2. Remove the YOU from failure
Achievers do not see themselves as the failure. They don't take things personally, look at their options, and bounce back.
3. Take actions and accept responsibility to reduce fear
Fear of failure stops progress. The three most common reactions are Paralysis, Procrastination, and Purposelessness. Taking action and responsibility give us the courage to reduce anxiety.
4. Learn from a bad experience and make it a good experience
Analyze the situation, reflect on what happened, and identify what to do so things can be better next time, or the case does not repeat.
5. Get up, get over it, get going
Once again, think about the babies learning to walk example.
Learning from Failures for Transformation
For leaders to succeed in their leadership transformation efforts, for themselves and their teams, they must be willing to fail forward - reject rejection, see failure as a temporary and isolated incident, have realistic expectations, focus on strengths using different approaches and bouncing back.
As an executive coach, I work with leaders to achieve their goals, overcome obstacles, make better decisions, and take actions to deliver peak performance.

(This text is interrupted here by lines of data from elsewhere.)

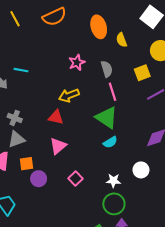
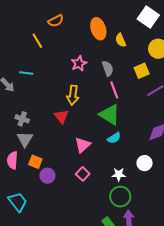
orange semicircle: (54, 17) -> (56, 21), size x0.7
yellow line: (15, 19) -> (37, 41), moved
yellow arrow: (69, 95) -> (73, 95), turned -60
red triangle: (56, 117) -> (61, 116), turned 42
gray triangle: (17, 139) -> (25, 139), turned -36
pink triangle: (58, 146) -> (83, 145), moved
orange square: (27, 164) -> (35, 162), turned 32

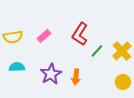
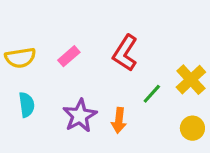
green line: (97, 51) -> (152, 94), moved
cyan semicircle: (17, 67) -> (27, 105), turned 84

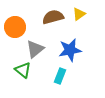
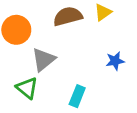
blue star: (70, 50) -> (115, 61), moved, size x0.6

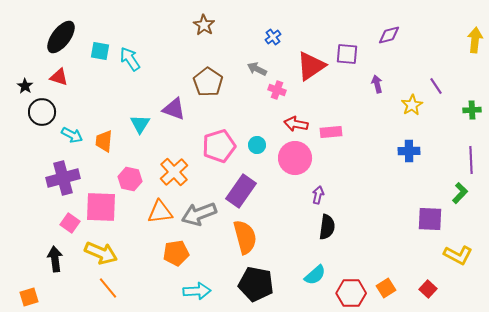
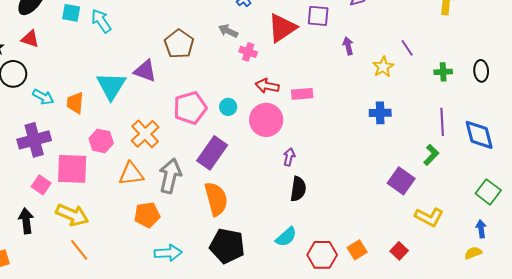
cyan triangle: (140, 124) -> (111, 86), size x1.5
gray arrow: (199, 214) -> (170, 176), turned 124
purple square: (430, 219) -> (401, 181), turned 32

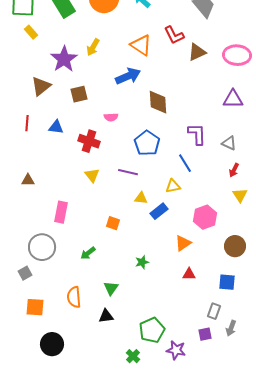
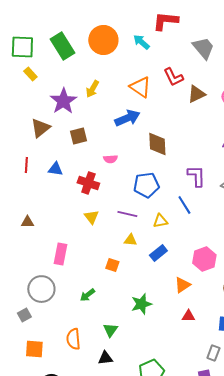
blue pentagon: (147, 143) -> (146, 185), turned 30
yellow triangle: (173, 186) -> (160, 221), moved
yellow triangle: (141, 198) -> (130, 240), moved
green star: (142, 262) -> (141, 304), size x1.5

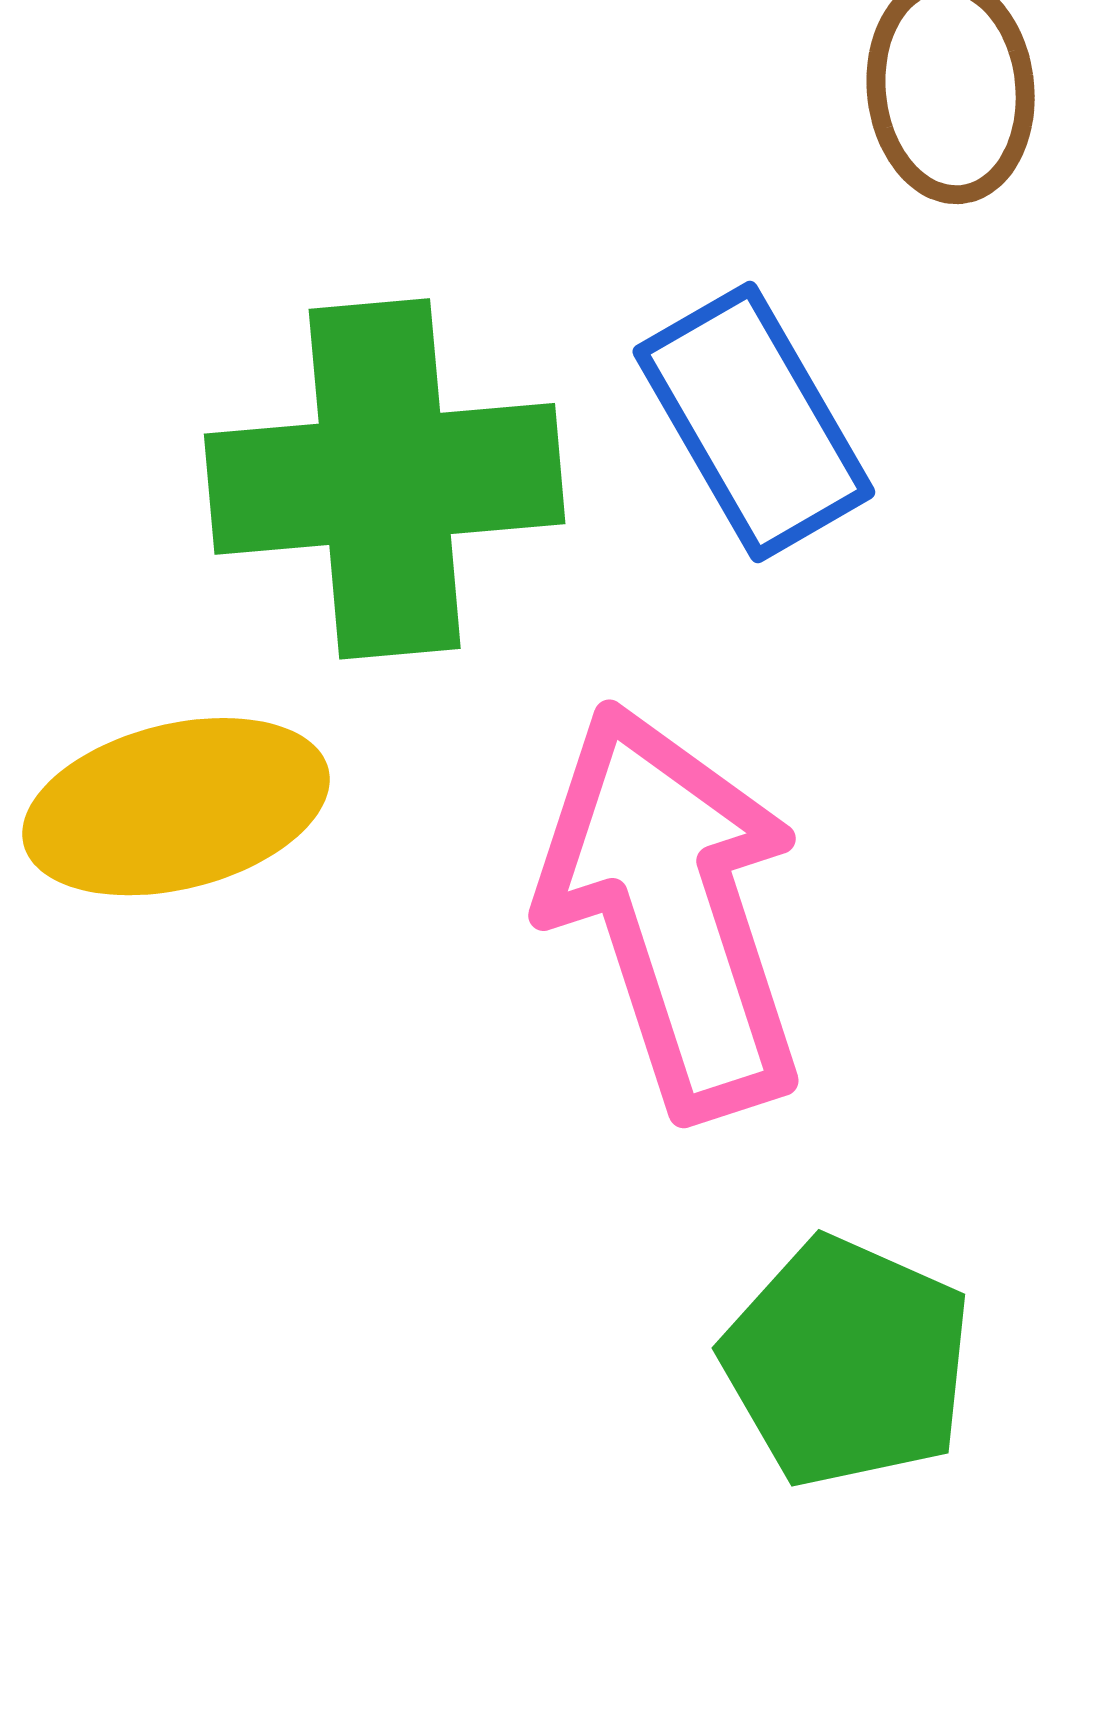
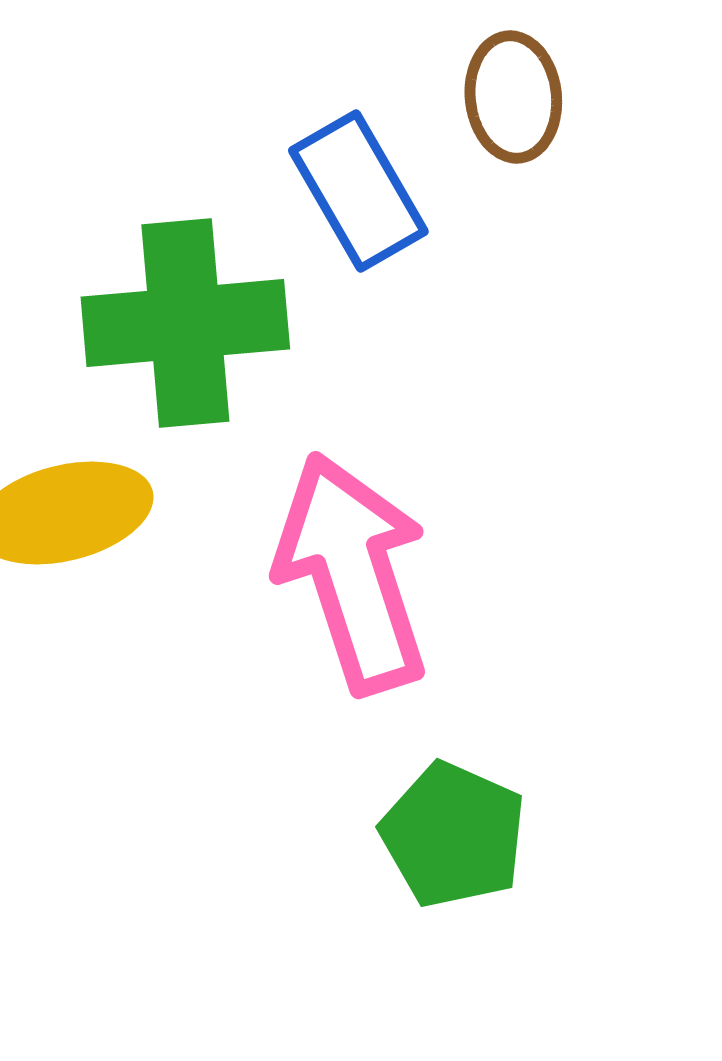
blue rectangle: (754, 422) -> (358, 191), moved

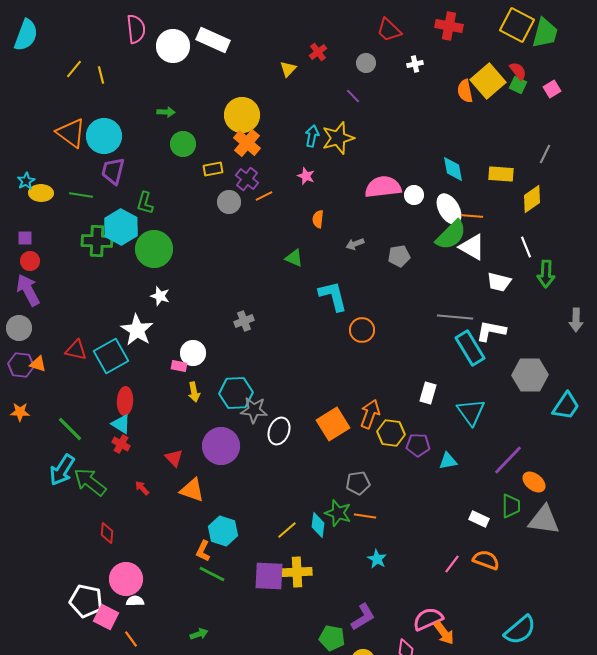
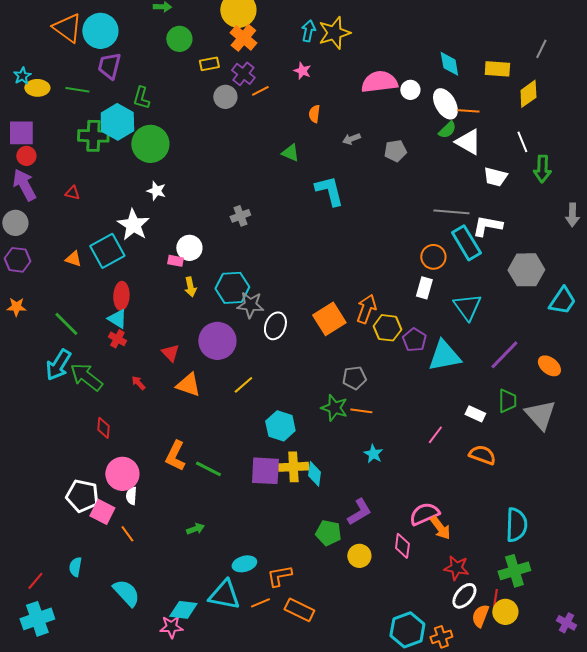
green semicircle: (451, 235) -> (447, 130), size x0.6
purple square: (25, 238) -> (21, 133), size x1.8
orange circle: (362, 330) -> (433, 257), moved
red triangle: (76, 350) -> (72, 193), moved, size x0.7
orange triangle: (38, 364) -> (73, 259), moved
purple pentagon: (418, 445) -> (414, 340), turned 30
cyan triangle: (448, 461) -> (444, 356), size x1.8
orange ellipse: (534, 482) -> (549, 366), moved
gray triangle: (544, 520) -> (540, 415), turned 40
cyan diamond: (318, 525) -> (314, 474), moved
yellow line: (287, 530) -> (243, 385), moved
cyan hexagon: (223, 531) -> (280, 426), moved
orange L-shape: (203, 551) -> (175, 456), moved, size x1.4
pink line: (452, 564) -> (435, 435), moved
white semicircle: (135, 601) -> (131, 496), turned -84
cyan semicircle: (520, 630) -> (516, 525), turned -48

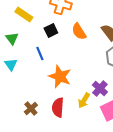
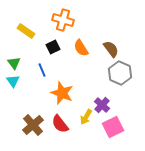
green triangle: (12, 38) -> (14, 63), moved
brown cross: (31, 108) -> (33, 125), size x1.5
red semicircle: (58, 108) -> (60, 124), turned -42

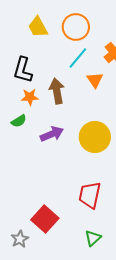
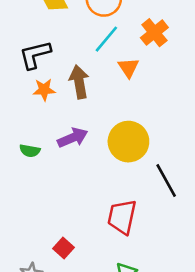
black L-shape: (23, 70) -> (35, 55), turned 60
green semicircle: (19, 121) -> (30, 151), moved, turned 42
red square: (45, 219) -> (64, 248), size x0.6

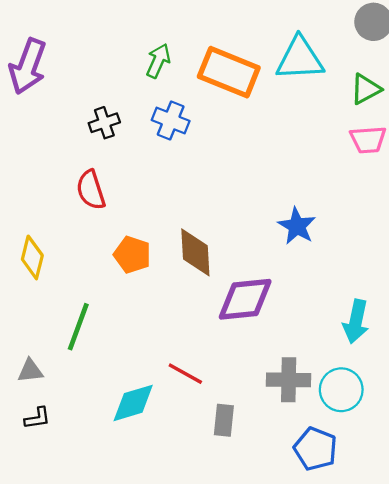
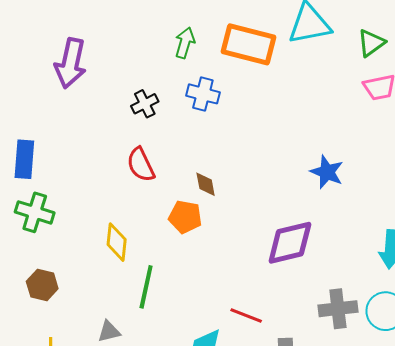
brown diamond: (195, 252) -> (206, 184), moved, size x0.6
yellow diamond: (32, 257) -> (117, 242), moved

For companies to be successful in their digital transformation efforts, leaders need to use failures to learn – a lot of experimentation needs to happen in this space, the new normal is to try, fail, learn, improve, try again. Industry 4.0 initiated the digital transformation storm bringing a lot of disruption to the business environment. As a manufacturing operations executive and management consultant, I spent many years working on processes, technology, and change. It is critical to understand that this revolution is not all about technology. The transformation happens when leaders and organizations realize the effort centered around People and Processes, enabled by technology; therefore, fear of failure will not help.
As a consultant, I help leaders and organizations navigate through an unprecedented amount of complexity and speed of change - develop strategies and assess the human readiness to be successful in the process of digital transformation.